## WORK ORDER
Below are records; give the number of their lines that hold the word "創元推理文庫", and write nothing more.

Page images and extracted text:
※ ※ ※

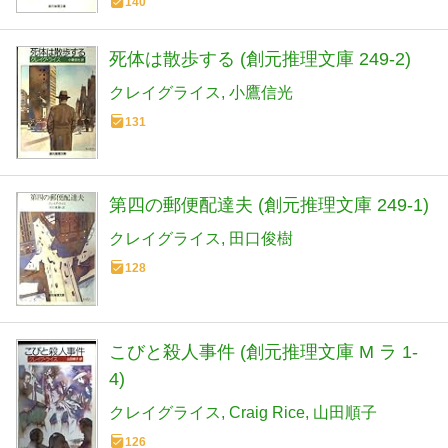
140
死体は散歩する (創元推理文庫 249-2)
クレイグライス
小鷹信光
131
第四の郵便配達夫 (創元推理文庫 249-1)
クレイグライス
田口俊樹
128
こびと殺人事件 (創元推理文庫 M ラ 1-
4)
クレイグライス
Craig Rice
山田順子
126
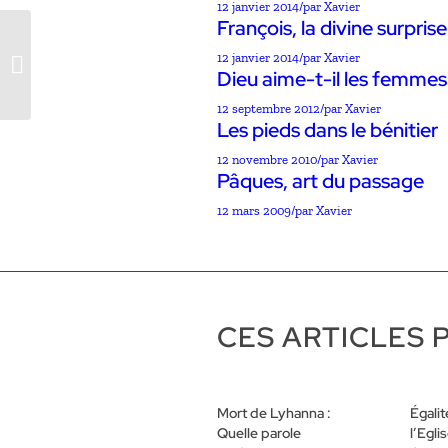
12 janvier 2014
/
par Xavier
François, la divine surprise
12 janvier 2014
/
par Xavier
Le cloître
Dieu aime-t-il les femmes
12 septembre 2012
/
par Xavier
Les pieds dans le bénitier
12 novembre 2010
/
par Xavier
Pâques, art du passage
12 mars 2009
/
par Xavier
CES ARTICLES 
Mort de Lyhanna :
Égali
Quelle parole
l’Egli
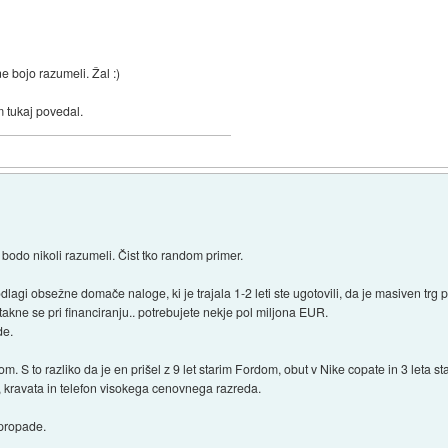
ne bojo razumeli. Žal :)
 tukaj povedal.
 bodo nikoli razumeli. Čist tko random primer.
dlagi obsežne domače naloge, ki je trajala 1-2 leti ste ugotovili, da je masiven trg p
akne se pri financiranju.. potrebujete nekje pol miljona EUR.
de.
m. S to razliko da je en prišel z 9 let starim Fordom, obut v Nike copate in 3 leta sta
 kravata in telefon visokega cenovnega razreda.
 propade.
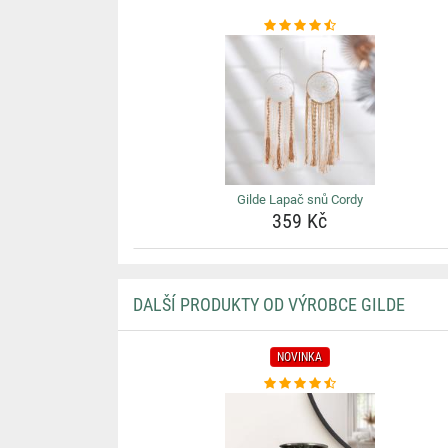
Gilde Lapač snů Cordy
359 Kč
DALŠÍ PRODUKTY OD VÝROBCE GILDE
NOVINKA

※ ※ ※

## WRITTEN RESPONSE
3